ACTIVITY:
Each entry that follows is to be duplicated exactly, without its images.
######
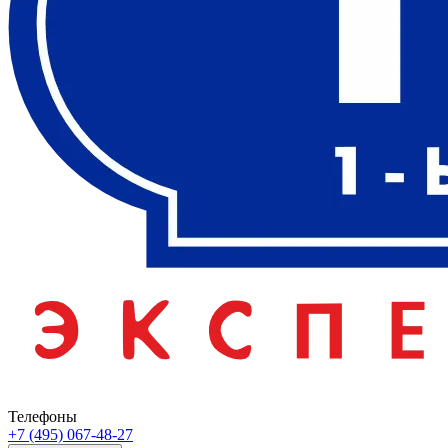
Телефоны
+7 (495) 067-48-27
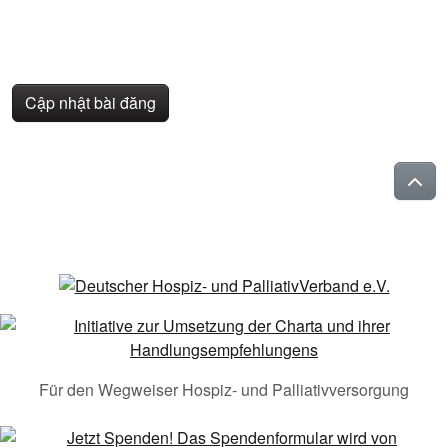
Cập nhật bài đăng
Für den Wegweiser Hospiz- und Palliativversorgung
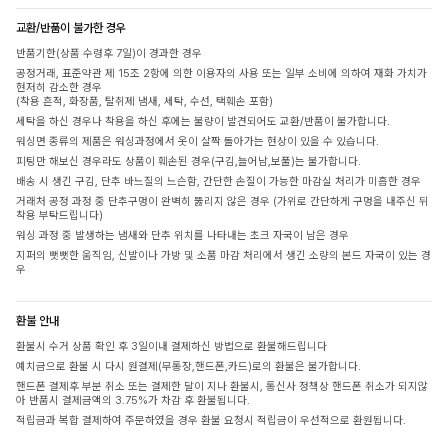
교환/반품이 불가한 경우
반품기한(상품 수령후 7일)이 경과한 경우
공정거래, 표준약관 제 15조 2항에 의한 이용자의 사용 또는 일부 소비에 의하여 재화 가치가
현저히 감소한 경우
(착용 흔적, 화장품, 탈취제 냄새, 세탁, 수선, 택훼손 포함)
세탁을 하신 경우나 착용을 하신 후에는 불량이 발견되어도 교환/반품이 불가합니다.
워싱면 종류의 제품은 워싱과정에서 옷이 살짝 돌아가는 현상이 있을 수 있습니다.
피팅만 해보신 경우라도 상품이 훼손된 경우(구김,늘어남,보풀)는 불가합니다.
배송 시 생긴 구김, 단추 바느질의 느슨함, 간단한 손질이 가능한 마감실 처리가 미흡한 경우
거래처 공정 과정 중 단추구멍이 완벽히 뚫리지 않은 경우 (가위로 간단하게 구멍을 내주신 뒤
착용 부탁드립니다)
워싱 과정 중 발생하는 냄새와 단추 위치를 나타내는 초크 자국이 남은 경우
지퍼의 뻣뻣한 움직임, 신발이나 가방 및 소품 마감 처리에서 생긴 소량의 본드 자국이 있는 경
우
환불 안내
환불시 수거 상품 확인 후 3일이내 결제하신 방법으로 환불해드립니다
예치금으로 환불 시 다시 원결제(무통장,핸드폰,카드)로의 환불은 불가합니다.
핸드폰 결제후 부분 취소 또는 결제한 달이 지나 환불시, 통신사 정책상 핸드폰 취소가 되지않
아 반품시 결제금액의 3.75%가 차감 후 환불됩니다.
적립금과 복합 결제하여 주문하였을 경우 환불 요청시 적립금이 우선적으로 환원됩니다.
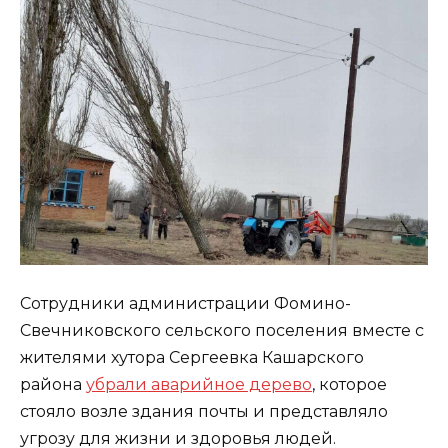
Сотрудники администрации Фомино-
Свечниковского сельского поселения вместе с
жителями хутора Сергеевка Кашарского
района
убрали аварийное дерево
, которое
стояло возле здания почты и представляло
угрозу для жизни и здоровья людей.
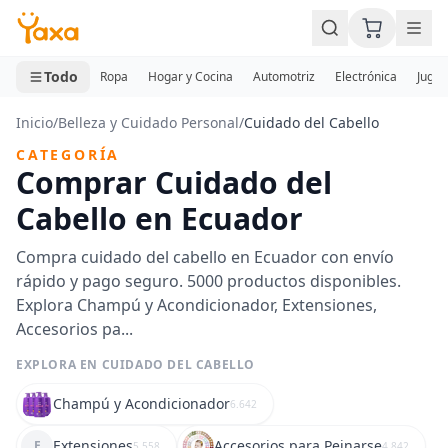
MINI CARRITO
0 productos
Todo
Ropa
Hogar y Cocina
Automotriz
Electrónica
Jugue
Inicio
/
Belleza y Cuidado Personal
/
Cuidado del Cabello
CATEGORÍA
Comprar Cuidado del
Cabello en Ecuador
Compra cuidado del cabello en Ecuador con envío
rápido y pago seguro. 5000 productos disponibles.
Explora Champú y Acondicionador, Extensiones,
Accesorios pa...
EXPLORA EN CUIDADO DEL CABELLO
Champú y Acondicionador
6.642
Extensiones
Accesorios para Peinarse
E
5.558
4.842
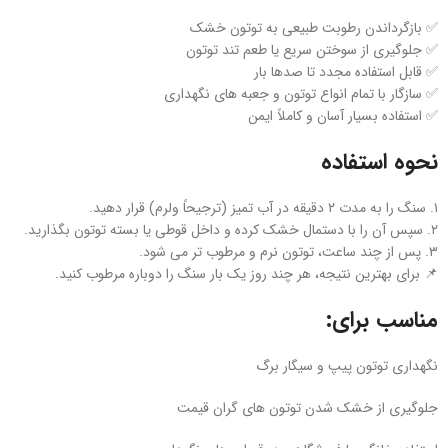
✅ بازگرداندن رطوبت طبیعی به توتون خشک
✅ جلوگیری از سوختن سریع یا طعم تند توتون
✅ قابل استفاده مجدد تا صدها بار
✅ سازگار با تمام انواع توتون و جعبه‌ های نگهداری
✅ استفاده بسیار آسان و کاملاً ایمن
نحوه استفاده
۱. سنگ را به مدت ۲ دقیقه در آب تمیز (ترجیحاً ولرم) قرار دهید.
۲. سپس آن را با دستمال خشک کرده و داخل قوطی یا بسته توتون بگذارید.
۳. پس از چند ساعت، توتون نرم و مرطوب‌ تر می‌ شود.
📌 برای بهترین نتیجه، هر چند روز یک‌ بار سنگ را دوباره مرطوب کنید.
مناسب برای:
نگهداری توتون پیپ و سیگار برگ
جلوگیری از خشک شدن توتون‌ های گران‌ قیمت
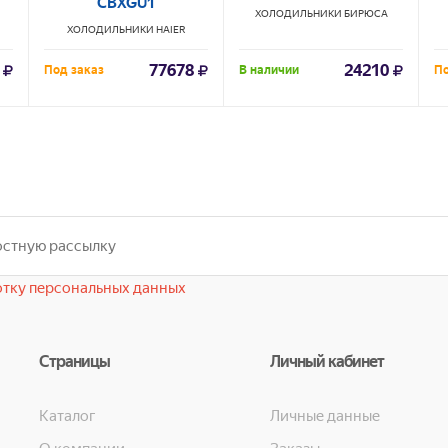
CBXGU1
ХОЛОДИЛЬНИКИ
БИРЮСА
ХОЛОДИЛЬНИКИ
HAIER
77678
24210
Под заказ
В наличии
По
тку персональных данных
Страницы
Личный кабинет
Каталог
Личные данные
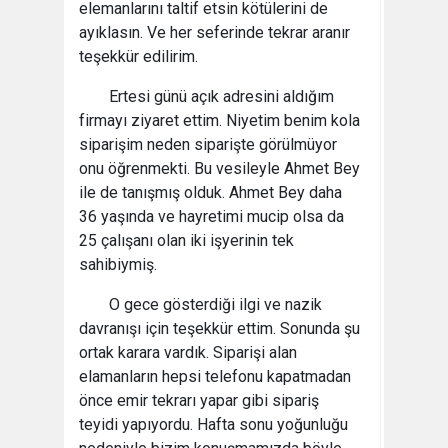
elemanlarını taltif etsin kötülerini de
ayıklasın. Ve her seferinde tekrar aranır
teşekkür edilirim.
Ertesi günü açık adresini aldığım
firmayı ziyaret ettim. Niyetim benim kola
siparişim neden siparişte görülmüyor
onu öğrenmekti. Bu vesileyle Ahmet Bey
ile de tanışmış olduk. Ahmet Bey daha
36 yaşında ve hayretimi mucip olsa da
25 çalışanı olan iki işyerinin tek
sahibiymiş.
O gece gösterdiği ilgi ve nazik
davranışı için teşekkür ettim. Sonunda şu
ortak karara vardık. Siparişi alan
elamanların hepsi telefonu kapatmadan
önce emir tekrarı yapar gibi sipariş
teyidi yapıyordu. Hafta sonu yoğunluğu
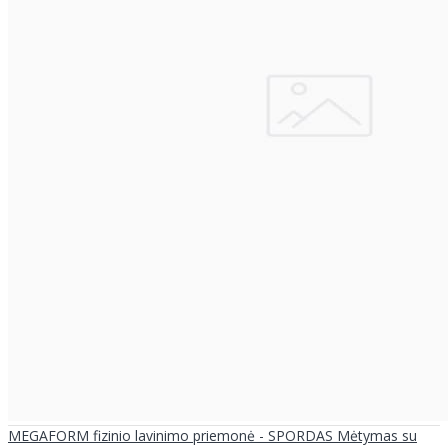
MEGAFORM fizinio lavinimo priemonė - SPORDAS Mėtymas su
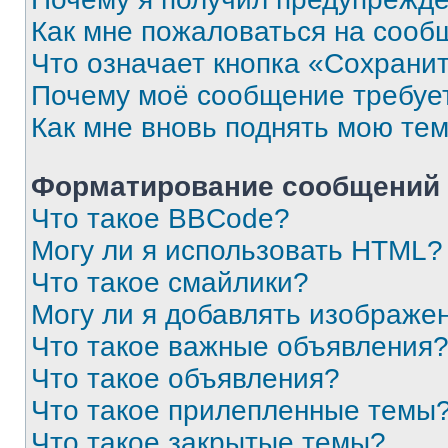
Как мне пожаловаться на сооб
Что означает кнопка «Сохрани
Почему моё сообщение требуе
Как мне вновь поднять мою те
Форматирование сообщений 
Что такое BBCode?
Могу ли я использовать HTML?
Что такое смайлики?
Могу ли я добавлять изображе
Что такое важные объявления
Что такое объявления?
Что такое прилепленные темы
Что такое закрытые темы?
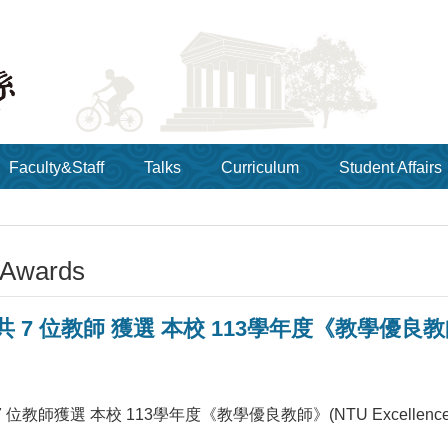
Faculty&Staff
Talks
Curriculum
Student Affairs
 Awards
7 位教師 獲選 本校 113學年度《教學優良教師》(NTU
教師獲選 本校 113學年度《教學優良教師》(NTU Excellence in T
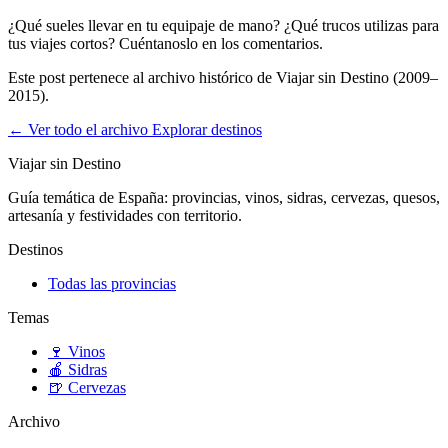
¿Qué sueles llevar en tu equipaje de mano? ¿Qué trucos utilizas para
tus viajes cortos? Cuéntanoslo en los comentarios.
Este post pertenece al archivo histórico de Viajar sin Destino (2009–
2015).
← Ver todo el archivo
Explorar destinos
Viajar sin Destino
Guía temática de España: provincias, vinos, sidras, cervezas, quesos,
artesanía y festividades con territorio.
Destinos
Todas las provincias
Temas
🍷
Vinos
🍎
Sidras
🍺
Cervezas
Archivo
######
REPLY:
Телефоны
+7 (495) 067-48-27
Cập nhật bài đăng
Für den Wegweiser Hospiz- und Palliativversorgung
교환/반품이 불가한 경우
반품기한(상품 수령후 7일)이 경과한 경우
공정거래, 표준약관 제 15조 2항에 의한 이용자의 사용 또는 일부 소비에 의하여 재화 가치가
현저히 감소한 경우
(착용 흔적, 화장품, 탈취제 냄새, 세탁, 수선, 택훼손 포함)
세탁을 하신 경우나 착용을 하신 후에는 불량이 발견되어도 교환/반품이 불가합니다.
워싱면 종류의 제품은 워싱과정에서 옷이 살짝 돌아가는 현상이 있을 수 있습니다.
피팅만 해보신 경우라도 상품이 훼손된 경우(구김,늘어남,보풀)는 불가합니다.
배송 시 생긴 구김, 단추 바느질의 느슨함, 간단한 손질이 가능한 마감실 처리가 미흡한 경우
거래처 공정 과정 중 단추구멍이 완벽히 뚫리지 않은 경우 (가위로 간단하게 구멍을 내주신 뒤
착용 부탁드립니다)
워싱 과정 중 발생하는 냄새와 단추 위치를 나타내는 초크 자국이 남은 경우
지퍼의 뻣뻣한 움직임, 신발이나 가방 및 소품 마감 처리에서 생긴 소량의 본드 자국이 있는 경
우
환불 안내
환불시 수거 상품 확인 후 3일이내 결제하신 방법으로 환불해드립니다
예치금으로 환불 시 다시 원결제(무통장,핸드폰,카드)로의 환불은 불가합니다.
핸드폰 결제후 부분 취소 또는 결제한 달이 지나 환불시, 통신사 정책상 핸드폰 취소가 되지않
아 반품시 결제금액의 3.75%가 차감 후 환불됩니다.
적립금과 복합 결제하여 주문하였을 경우 환불 요청시 적립금이 우선적으로 환원됩니다.
Сотрудники администрации Фомино-
Свечниковского сельского поселения вместе с
жителями хутора Сергеевка Кашарского
района
убрали аварийное дерево
, которое
стояло возле здания почты и представляло
угрозу для жизни и здоровья людей.
MINI CARRITO
0 productos
Todo
Ropa
Hogar y Cocina
Automotriz
Electrónica
Jugue
Inicio
/
Belleza y Cuidado Personal
/
Cuidado del Cabello
CATEGORÍA
Comprar Cuidado del
Cabello en Ecuador
Compra cuidado del cabello en Ecuador con envío
rápido y pago seguro. 5000 productos disponibles.
Explora Champú y Acondicionador, Extensiones,
Accesorios pa...
EXPLORA EN CUIDADO DEL CABELLO
Champú y Acondicionador
6.642
Extensiones
Accesorios para Peinarse
E
5.558
4.842
✅ بازگرداندن رطوبت طبیعی به توتون خشک
✅ جلوگیری از سوختن سریع یا طعم تند توتون
✅ قابل استفاده مجدد تا صدها بار
✅ سازگار با تمام انواع توتون و جعبه‌ های نگهداری
✅ استفاده بسیار آسان و کاملاً ایمن
نحوه استفاده
۱. سنگ را به مدت ۲ دقیقه در آب تمیز (ترجیحاً ولرم) قرار دهید.
۲. سپس آن را با دستمال خشک کرده و داخل قوطی یا بسته توتون بگذارید.
۳. پس از چند ساعت، توتون نرم و مرطوب‌ تر می‌ شود.
📌 برای بهترین نتیجه، هر چند روز یک‌ بار سنگ را دوباره مرطوب کنید.
مناسب برای:
نگهداری توتون پیپ و سیگار برگ
جلوگیری از خشک شدن توتون‌ های گران‌ قیمت
CBXGU1
ХОЛОДИЛЬНИКИ
БИРЮСА
ХОЛОДИЛЬНИКИ
HAIER
77678
24210
Под заказ
В наличии
По
тку персональных данных
Страницы
Личный кабинет
Каталог
Личные данные
elemanlarını taltif etsin kötülerini de
ayıklasın. Ve her seferinde tekrar aranır
teşekkür edilirim.
Ertesi günü açık adresini aldığım
firmayı ziyaret ettim. Niyetim benim kola
siparişim neden siparişte görülmüyor
onu öğrenmekti. Bu vesileyle Ahmet Bey
ile de tanışmış olduk. Ahmet Bey daha
36 yaşında ve hayretimi mucip olsa da
25 çalışanı olan iki işyerinin tek
sahibiymiş.
O gece gösterdiği ilgi ve nazik
davranışı için teşekkür ettim. Sonunda şu
ortak karara vardık. Siparişi alan
elamanların hepsi telefonu kapatmadan
önce emir tekrarı yapar gibi sipariş
teyidi yapıyordu. Hafta sonu yoğunluğu
MEGAFORM fizinio lavinimo priemonė - SPORDAS Mėtymas su
Как мне пожаловаться на сооб
Что означает кнопка «Сохрани
Почему моё сообщение требуе
Как мне вновь поднять мою те
Форматирование сообщений 
Что такое BBCode?
Могу ли я использовать HTML?
Что такое смайлики?
Могу ли я добавлять изображе
Что такое важные объявления
Что такое объявления?
Что такое прилепленные темы
Что такое закрытые темы?
Faculty&Staff
Talks
Curriculum
Student Affairs
 Awards
7 位教師 獲選 本校 113學年度《教學優良教師》(NTU
教師獲選 本校 113學年度《教學優良教師》(NTU Excellence in T
¿Qué sueles llevar en tu equipaje de mano? ¿Qué trucos utilizas para
tus viajes cortos? Cuéntanoslo en los comentarios.
Este post pertenece al archivo histórico de Viajar sin Destino (2009–
2015).
← Ver todo el archivo
Explorar destinos
Viajar sin Destino
Guía temática de España: provincias, vinos, sidras, cervezas, quesos,
artesanía y festividades con territorio.
Destinos
Todas las provincias
Temas
🍷
Vinos
🍎
Sidras
🍺
Cervezas
Archivo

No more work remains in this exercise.